Soriano Faces Reelection Year by Highlighting ‘Work Ethic’

Michael Soriano

Parsippany Mayor Michael Soriano thinks people in town know at least one thing about him.

“It’s hard for people to outwork me,” he says.

Working hard will come in handy as Soriano seeks reelection this year in Morris County’s most populous town. He was elected in 2017, but that was a good year for Democrats. In the wake of Chris Christie’s unpopular second term, Phil Murphy easily won election and his success filtered down to the local level; Soriano beat incumbent Republican Jamie Barberio by about 800 votes.

The overall landscape for the 2021 election – when Murphy again will be on the ballot – is unknown.

Soriano laid the foundation for his re-election campaign earlier this month during his annual “state of the township” address.

It was highlighted, naturally, by the pandemic. The mayor expressed sympathy for those who have suffered because of the virus, adding that the township has done well aiding a pandemic-stricken local economy. For example, he said the township moved swiftly to implement outdoor dining when it began last June.

Other than that, it seemed clear that Soriano wants to make open space a big issue.

Parsippany is large and sprawling, a place that some see as nothing more than a maze of highways and strip malls.

Perhaps because of that, Soriano spent a fair amount of time in his speech highlighting the fact that under his administration, the township has not sold “one square foot” of open land to developers. He said that is a welcome break from the past and has left some developers “frustrated.”

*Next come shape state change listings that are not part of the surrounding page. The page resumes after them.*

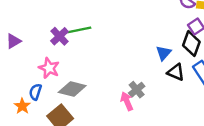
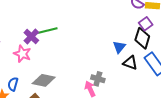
pink star: (49, 68) -> (22, 54), moved
gray cross: (137, 90) -> (98, 79), turned -32

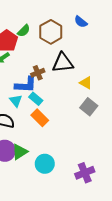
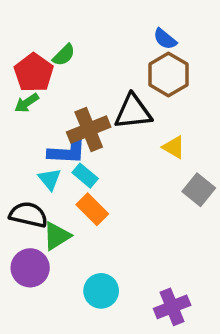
brown hexagon: (51, 32) -> (168, 75), moved
brown cross: (38, 73) -> (89, 129), size x1.6
gray square: (89, 107) -> (199, 190), moved
green triangle: (20, 152) -> (57, 236), moved

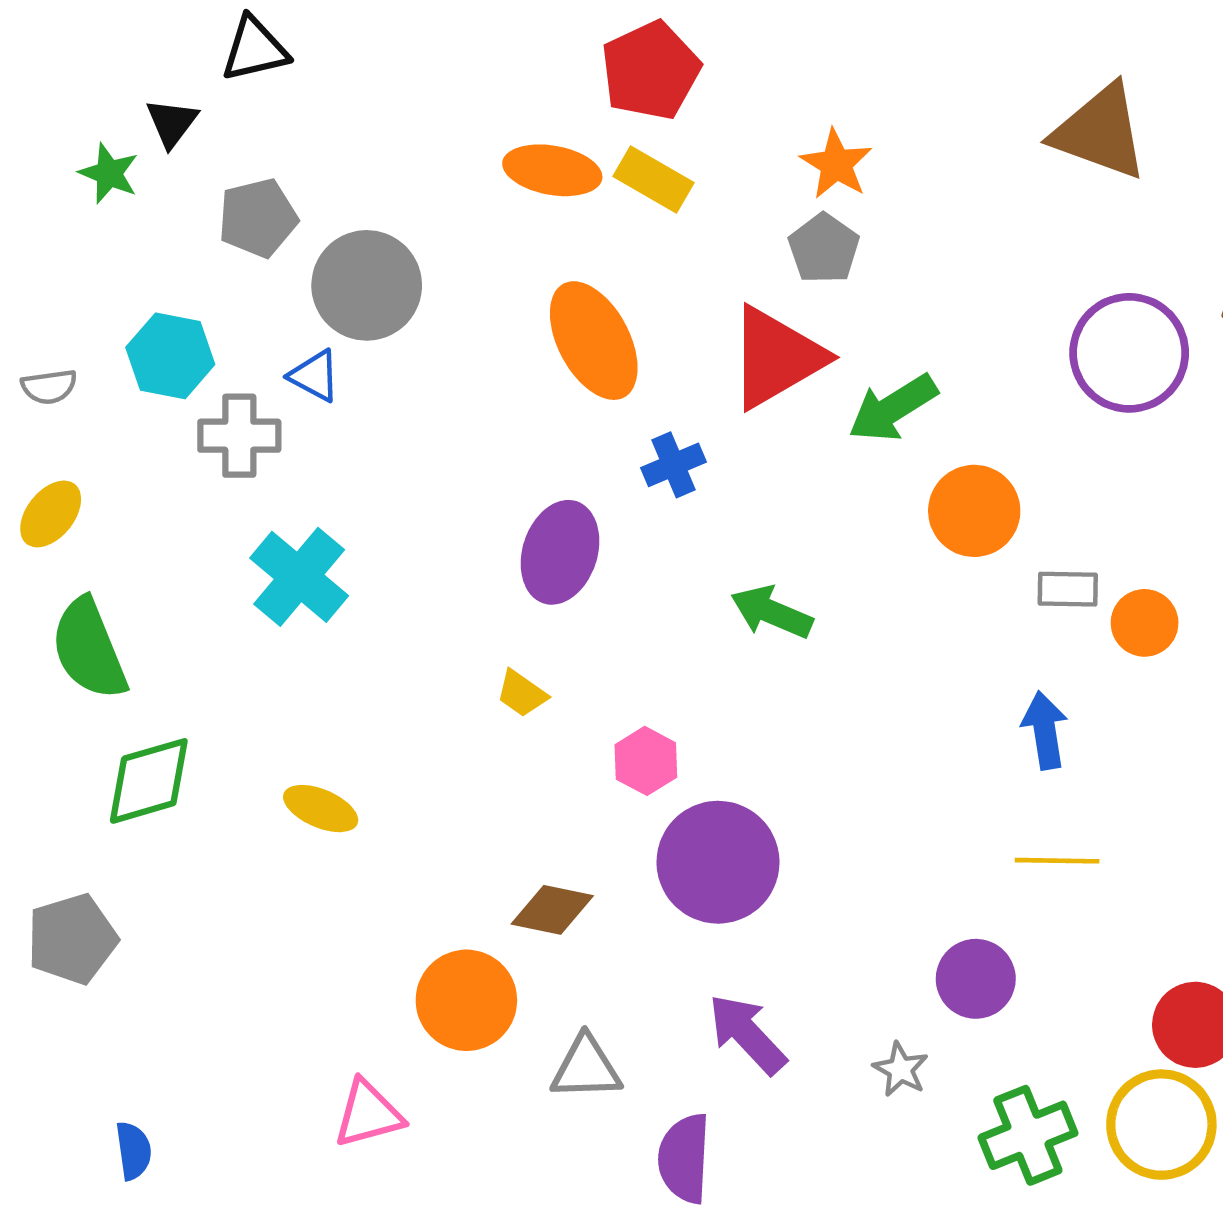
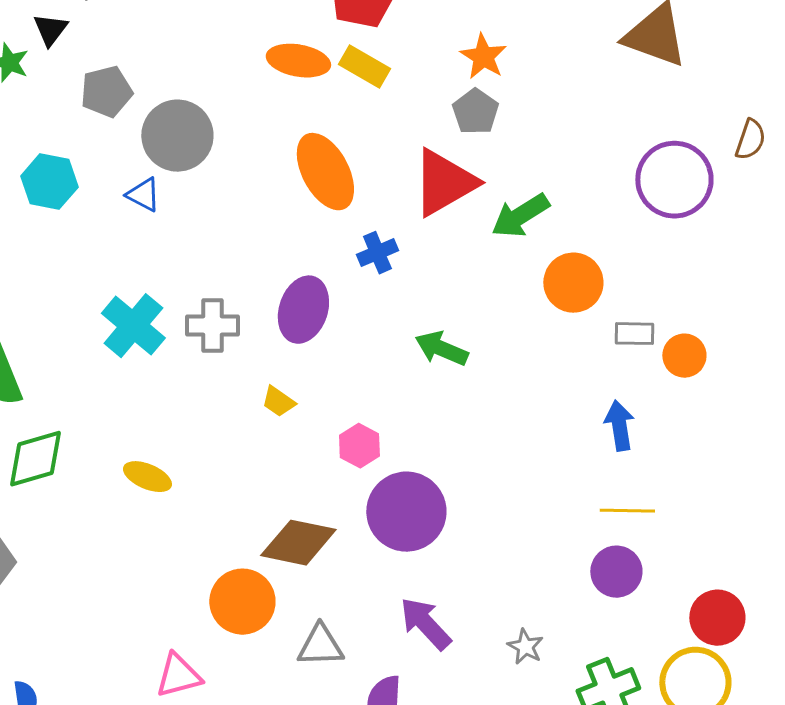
gray cross: (239, 436) -> (212, 326), moved
brown diamond: (552, 910) -> (298, 543), size x1.4
purple circle: (976, 979) -> (616, 572), moved

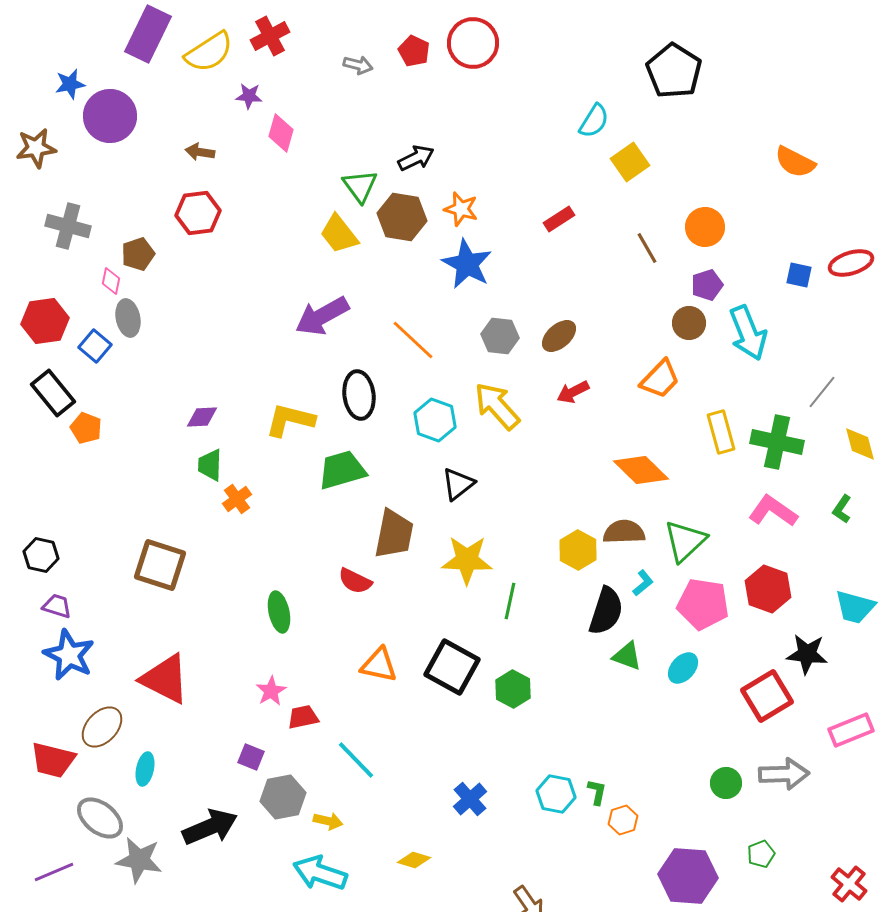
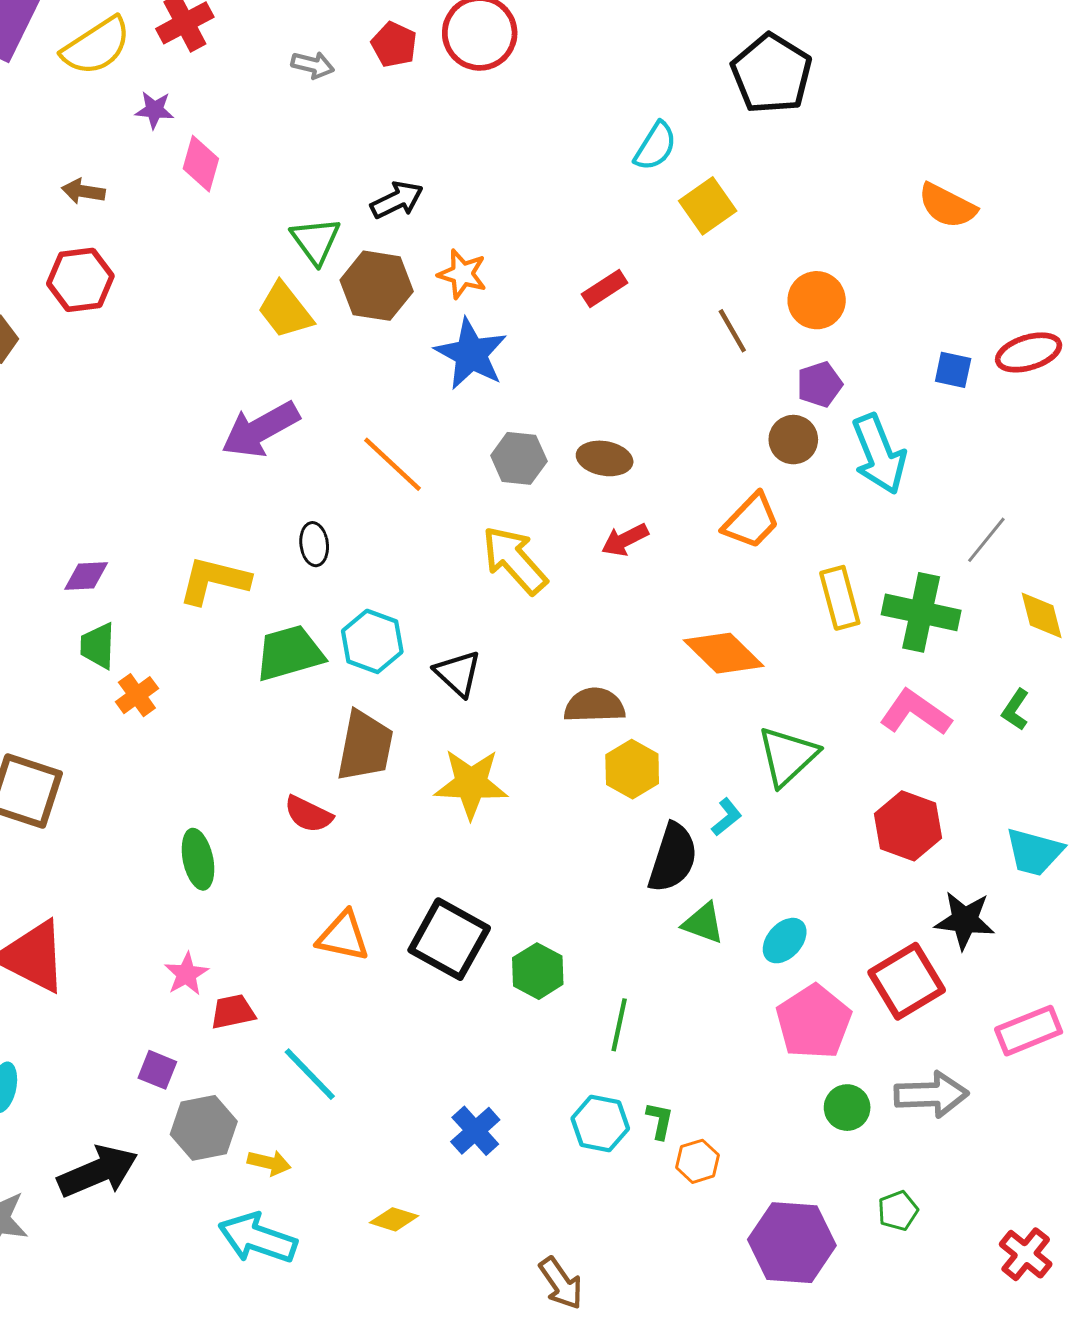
brown ellipse: (559, 336) -> (605, 458), turned 51
black ellipse: (359, 395) -> (314, 544), size x0.6
cyan hexagon: (435, 420) -> (372, 641), moved
black triangle: (458, 484) -> (458, 673), turned -39
brown semicircle: (624, 532) -> (594, 705), moved
green line: (510, 601) -> (619, 1025), moved
pink pentagon: (703, 604) -> (814, 1022), moved, turned 30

As for preservation, Soriano mentioned how a county grant will help preserve 30 acres off Knoll Road and how a long talked about plan to open the Jersey City Reservoir property to hikers finally is coming about. He spoke of the land around the iconic reservoir as “pristine open space waiting to be explored by residents.”

The mayor also takes credit for more honest budgeting, as opposed to what he said has been the past practice of using gimmicks to hold down property taxes in a mayoral election year.

The raw politics going forward are interesting.

Emily Peterson and Janice McCarthy, the two Democrats on the five-member council, are not seeking reelection. Soriano attributed it to COVID, suggesting the virus has influenced many people to concentrate on family health and other personal issues. McCarthy said she wants to pursue other opportunities, possibly in the environmental field.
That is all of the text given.